++++ Available data

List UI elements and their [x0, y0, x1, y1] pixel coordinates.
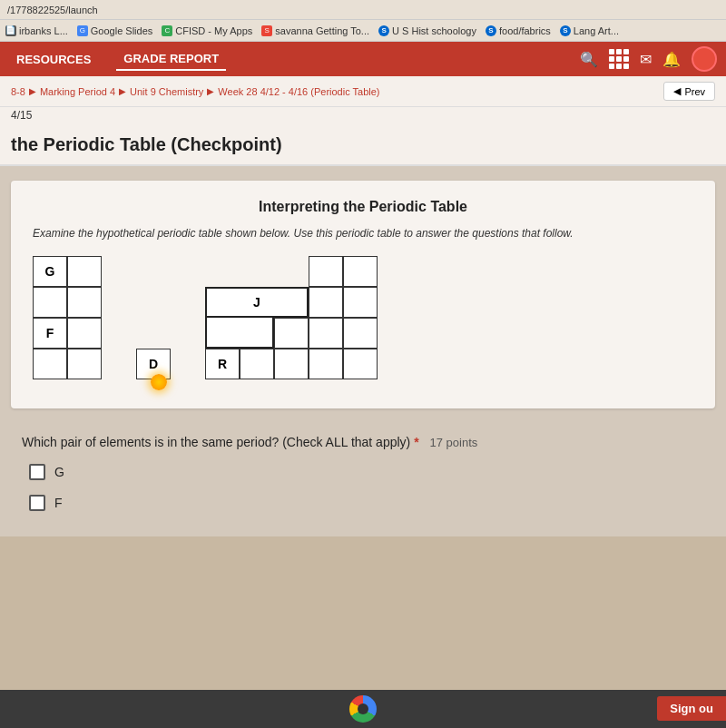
- pt-cell-r0c3: [136, 256, 171, 287]
- sign-out-button[interactable]: Sign ou: [657, 696, 726, 721]
- date-value: 4/15: [11, 109, 32, 122]
- bookmarks-bar: 📄 irbanks L... G Google Slides C CFISD -…: [0, 20, 726, 42]
- element-F: F: [33, 318, 67, 349]
- bookmark-irbanks[interactable]: 📄 irbanks L...: [5, 25, 68, 36]
- question-text-content: Which pair of elements is in the same pe…: [22, 435, 410, 449]
- checkbox-label-F: F: [54, 496, 63, 510]
- breadcrumb-sep-1: ▶: [29, 86, 36, 96]
- checkbox-item-F: F: [22, 491, 704, 515]
- bookmark-savanna[interactable]: S savanna Getting To...: [261, 25, 369, 36]
- nav-grade-report[interactable]: GRADE REPORT: [116, 48, 226, 71]
- page-title-text: the Periodic Table (Checkpoint): [11, 134, 282, 154]
- avatar[interactable]: [692, 46, 717, 72]
- bookmark-label-irbanks: irbanks L...: [19, 25, 68, 36]
- breadcrumb-sep-3: ▶: [207, 86, 214, 96]
- question-instructions: Examine the hypothetical periodic table …: [33, 226, 693, 241]
- bookmark-label-slides: Google Slides: [91, 25, 153, 36]
- pt-cell-r2c3: [136, 318, 171, 349]
- pt-cell-r1c8: [309, 287, 343, 318]
- grid-menu-button[interactable]: [609, 49, 629, 69]
- pt-cell-r1c9: [343, 287, 378, 318]
- bookmark-lang[interactable]: S Lang Art...: [560, 25, 619, 36]
- grid-dot: [623, 49, 629, 54]
- breadcrumb-item-1[interactable]: 8-8: [11, 86, 25, 97]
- pt-cell-r3c1: [67, 349, 102, 379]
- periodic-table-container: G: [33, 256, 693, 379]
- pt-cell-r0c6: [240, 256, 274, 287]
- bookmark-label-savanna: savanna Getting To...: [275, 25, 369, 36]
- breadcrumb-item-2[interactable]: Marking Period 4: [40, 86, 115, 97]
- bookmark-icon-slides: G: [77, 25, 88, 36]
- mail-icon[interactable]: ✉: [640, 51, 652, 68]
- grid-dot: [609, 56, 614, 62]
- pt-cell-r0c5: [205, 256, 240, 287]
- url-text: /1778822525/launch: [7, 5, 98, 15]
- bottom-question-section: Which pair of elements is in the same pe…: [11, 423, 715, 516]
- question-text: Which pair of elements is in the same pe…: [22, 434, 704, 452]
- taskbar: [0, 690, 726, 728]
- required-star: *: [414, 435, 418, 449]
- bookmark-label-ushist: U S Hist schoology: [392, 25, 476, 36]
- pt-cell-r2c2: [102, 318, 136, 349]
- breadcrumb: 8-8 ▶ Marking Period 4 ▶ Unit 9 Chemistr…: [11, 86, 380, 97]
- nav-resources[interactable]: RESOURCES: [9, 49, 98, 70]
- grid-dot: [616, 49, 622, 54]
- periodic-table-grid: G: [33, 256, 378, 379]
- pt-cell-r3c8: [309, 349, 343, 379]
- pt-cell-r3c7: [274, 349, 309, 379]
- checkbox-label-G: G: [54, 465, 64, 479]
- pt-cell-r3c0: [33, 349, 67, 379]
- pt-cell-r1c2: [102, 287, 136, 318]
- bookmark-icon-cfisd: C: [162, 25, 172, 36]
- bookmark-icon-savanna: S: [261, 25, 272, 36]
- pt-cell-r2c8: [309, 318, 343, 349]
- checkbox-item-G: G: [22, 460, 704, 484]
- bookmark-google-slides[interactable]: G Google Slides: [77, 25, 153, 36]
- grid-dot: [609, 64, 614, 69]
- breadcrumb-item-3[interactable]: Unit 9 Chemistry: [130, 86, 203, 97]
- bookmark-food[interactable]: S food/fabrics: [486, 25, 551, 36]
- pt-cell-r0c2: [102, 256, 136, 287]
- breadcrumb-sep-2: ▶: [119, 86, 126, 96]
- pt-cell-r3c2: [102, 349, 136, 379]
- element-G: G: [33, 256, 67, 287]
- prev-arrow-icon: ◀: [673, 85, 681, 97]
- page-title: the Periodic Table (Checkpoint): [0, 127, 726, 166]
- schoology-circle-1: S: [378, 25, 389, 36]
- grid-dot: [616, 64, 622, 69]
- schoology-circle-3: S: [560, 25, 571, 36]
- element-R: R: [205, 349, 240, 379]
- bookmark-label-food: food/fabrics: [499, 25, 551, 36]
- app-header: RESOURCES GRADE REPORT 🔍 ✉ 🔔: [0, 42, 726, 76]
- pt-cell-r1c3: [136, 287, 171, 318]
- chrome-inner-circle: [358, 703, 368, 714]
- grid-dot: [623, 56, 629, 62]
- pt-cell-r3c9: [343, 349, 378, 379]
- pt-cell-r3c4: [171, 349, 205, 379]
- points-badge: 17 points: [430, 436, 478, 449]
- breadcrumb-item-4[interactable]: Week 28 4/12 - 4/16 (Periodic Table): [218, 86, 379, 97]
- pt-cell-r2c7: [274, 318, 309, 349]
- checkbox-F[interactable]: [29, 495, 45, 511]
- pt-cell-r0c9: [343, 256, 378, 287]
- prev-button-label: Prev: [684, 86, 705, 97]
- pt-cell-r1c7: [274, 287, 309, 318]
- schoology-circle-2: S: [486, 25, 496, 36]
- prev-button[interactable]: ◀ Prev: [663, 82, 715, 101]
- notification-icon[interactable]: 🔔: [662, 51, 681, 68]
- element-J: J: [240, 287, 274, 318]
- pt-cell-r0c4: [171, 256, 205, 287]
- header-icons: 🔍 ✉ 🔔: [580, 46, 717, 72]
- bookmark-cfisd[interactable]: C CFISD - My Apps: [162, 25, 252, 36]
- breadcrumb-bar: 8-8 ▶ Marking Period 4 ▶ Unit 9 Chemistr…: [0, 76, 726, 107]
- pt-cell-r0c7: [274, 256, 309, 287]
- pt-cell-r2c9: [343, 318, 378, 349]
- bookmark-ushist[interactable]: S U S Hist schoology: [378, 25, 476, 36]
- pt-cell-r0c1: [67, 256, 102, 287]
- chrome-icon[interactable]: [349, 695, 377, 723]
- search-button[interactable]: 🔍: [580, 51, 598, 68]
- checkbox-G[interactable]: [29, 464, 45, 480]
- glow-dot: [151, 374, 167, 390]
- pt-cell-r1c1: [67, 287, 102, 318]
- bookmark-label-lang: Lang Art...: [574, 25, 619, 36]
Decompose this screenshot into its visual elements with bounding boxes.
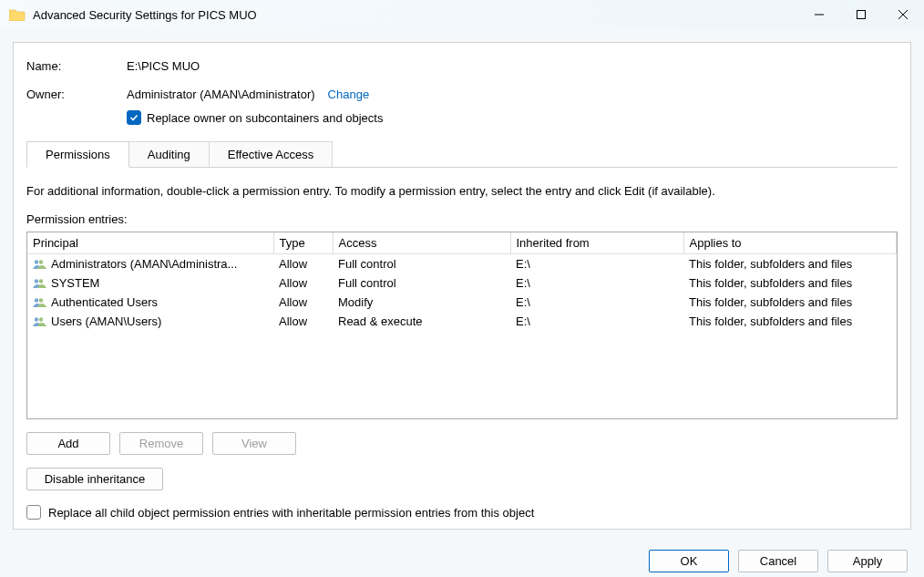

++++++++

▶ [Work to complete]:
Skipping the pictures, transcribe each line above exactly as it appears.

▶ [Task output]:
List UI elements and their [x0, y0, x1, y1] pixel coordinates.
- pt-cell-r0c3: [136, 256, 171, 287]
- sign-out-button[interactable]: Sign ou: [657, 696, 726, 721]
- date-value: 4/15: [11, 109, 32, 122]
- bookmarks-bar: 📄 irbanks L... G Google Slides C CFISD -…: [0, 20, 726, 42]
- element-F: F: [33, 318, 67, 349]
- bookmark-irbanks[interactable]: 📄 irbanks L...: [5, 25, 68, 36]
- question-text-content: Which pair of elements is in the same pe…: [22, 435, 410, 449]
- checkbox-label-F: F: [54, 496, 63, 510]
- breadcrumb-sep-1: ▶: [29, 86, 36, 96]
- checkbox-item-F: F: [22, 491, 704, 515]
- bookmark-savanna[interactable]: S savanna Getting To...: [261, 25, 369, 36]
- nav-grade-report[interactable]: GRADE REPORT: [116, 48, 226, 71]
- page-title-text: the Periodic Table (Checkpoint): [11, 134, 282, 154]
- avatar[interactable]: [692, 46, 717, 72]
- bookmark-label-irbanks: irbanks L...: [19, 25, 68, 36]
- breadcrumb-sep-3: ▶: [207, 86, 214, 96]
- question-instructions: Examine the hypothetical periodic table …: [33, 226, 693, 241]
- bookmark-label-slides: Google Slides: [91, 25, 153, 36]
- pt-cell-r2c3: [136, 318, 171, 349]
- pt-cell-r1c8: [309, 287, 343, 318]
- grid-menu-button[interactable]: [609, 49, 629, 69]
- pt-cell-r1c9: [343, 287, 378, 318]
- bookmark-lang[interactable]: S Lang Art...: [560, 25, 619, 36]
- grid-dot: [623, 49, 629, 54]
- breadcrumb-item-1[interactable]: 8-8: [11, 86, 25, 97]
- pt-cell-r3c1: [67, 349, 102, 379]
- periodic-table-container: G: [33, 256, 693, 379]
- pt-cell-r0c6: [240, 256, 274, 287]
- bookmark-label-savanna: savanna Getting To...: [275, 25, 369, 36]
- breadcrumb-item-2[interactable]: Marking Period 4: [40, 86, 115, 97]
- bookmark-icon-slides: G: [77, 25, 88, 36]
- mail-icon[interactable]: ✉: [640, 51, 652, 68]
- grid-dot: [609, 56, 614, 62]
- pt-cell-r0c5: [205, 256, 240, 287]
- url-text: /1778822525/launch: [7, 5, 98, 15]
- bottom-question-section: Which pair of elements is in the same pe…: [11, 423, 715, 516]
- question-text: Which pair of elements is in the same pe…: [22, 434, 704, 452]
- taskbar: [0, 690, 726, 728]
- required-star: *: [414, 435, 418, 449]
- bookmark-label-ushist: U S Hist schoology: [392, 25, 476, 36]
- pt-cell-r2c2: [102, 318, 136, 349]
- breadcrumb: 8-8 ▶ Marking Period 4 ▶ Unit 9 Chemistr…: [11, 86, 380, 97]
- nav-resources[interactable]: RESOURCES: [9, 49, 98, 70]
- grid-dot: [616, 49, 622, 54]
- periodic-table-grid: G: [33, 256, 378, 379]
- pt-cell-r3c8: [309, 349, 343, 379]
- pt-cell-r3c7: [274, 349, 309, 379]
- checkbox-label-G: G: [54, 465, 64, 479]
- pt-cell-r3c0: [33, 349, 67, 379]
- pt-cell-r1c2: [102, 287, 136, 318]
- bookmark-icon-cfisd: C: [162, 25, 172, 36]
- bookmark-icon-savanna: S: [261, 25, 272, 36]
- pt-cell-r2c8: [309, 318, 343, 349]
- checkbox-item-G: G: [22, 460, 704, 484]
- bookmark-google-slides[interactable]: G Google Slides: [77, 25, 153, 36]
- grid-dot: [609, 64, 614, 69]
- breadcrumb-item-3[interactable]: Unit 9 Chemistry: [130, 86, 203, 97]
- bookmark-food[interactable]: S food/fabrics: [486, 25, 551, 36]
- pt-cell-r0c2: [102, 256, 136, 287]
- breadcrumb-sep-2: ▶: [119, 86, 126, 96]
- pt-cell-r3c2: [102, 349, 136, 379]
- element-G: G: [33, 256, 67, 287]
- prev-arrow-icon: ◀: [673, 85, 681, 97]
- page-title: the Periodic Table (Checkpoint): [0, 127, 726, 166]
- schoology-circle-1: S: [378, 25, 389, 36]
- grid-dot: [616, 64, 622, 69]
- schoology-circle-3: S: [560, 25, 571, 36]
- element-R: R: [205, 349, 240, 379]
- bookmark-label-food: food/fabrics: [499, 25, 551, 36]
- app-header: RESOURCES GRADE REPORT 🔍 ✉ 🔔: [0, 42, 726, 76]
- pt-cell-r1c3: [136, 287, 171, 318]
- chrome-inner-circle: [358, 703, 368, 714]
- grid-dot: [623, 56, 629, 62]
- pt-cell-r3c9: [343, 349, 378, 379]
- pt-cell-r3c4: [171, 349, 205, 379]
- points-badge: 17 points: [430, 436, 478, 449]
- breadcrumb-item-4[interactable]: Week 28 4/12 - 4/16 (Periodic Table): [218, 86, 379, 97]
- pt-cell-r2c7: [274, 318, 309, 349]
- checkbox-F[interactable]: [29, 495, 45, 511]
- pt-cell-r0c9: [343, 256, 378, 287]
- prev-button-label: Prev: [684, 86, 705, 97]
- pt-cell-r1c7: [274, 287, 309, 318]
- schoology-circle-2: S: [486, 25, 496, 36]
- prev-button[interactable]: ◀ Prev: [663, 82, 715, 101]
- notification-icon[interactable]: 🔔: [662, 51, 681, 68]
- element-J: J: [240, 287, 274, 318]
- pt-cell-r0c4: [171, 256, 205, 287]
- header-icons: 🔍 ✉ 🔔: [580, 46, 717, 72]
- bookmark-cfisd[interactable]: C CFISD - My Apps: [162, 25, 252, 36]
- breadcrumb-bar: 8-8 ▶ Marking Period 4 ▶ Unit 9 Chemistr…: [0, 76, 726, 107]
- pt-cell-r0c7: [274, 256, 309, 287]
- pt-cell-r2c9: [343, 318, 378, 349]
- bookmark-ushist[interactable]: S U S Hist schoology: [378, 25, 476, 36]
- pt-cell-r0c1: [67, 256, 102, 287]
- chrome-icon[interactable]: [349, 695, 377, 723]
- search-button[interactable]: 🔍: [580, 51, 598, 68]
- checkbox-G[interactable]: [29, 464, 45, 480]
- glow-dot: [151, 374, 167, 390]
- pt-cell-r1c1: [67, 287, 102, 318]
- bookmark-label-lang: Lang Art...: [574, 25, 619, 36]
Decompose this screenshot into its visual elements with bounding boxes.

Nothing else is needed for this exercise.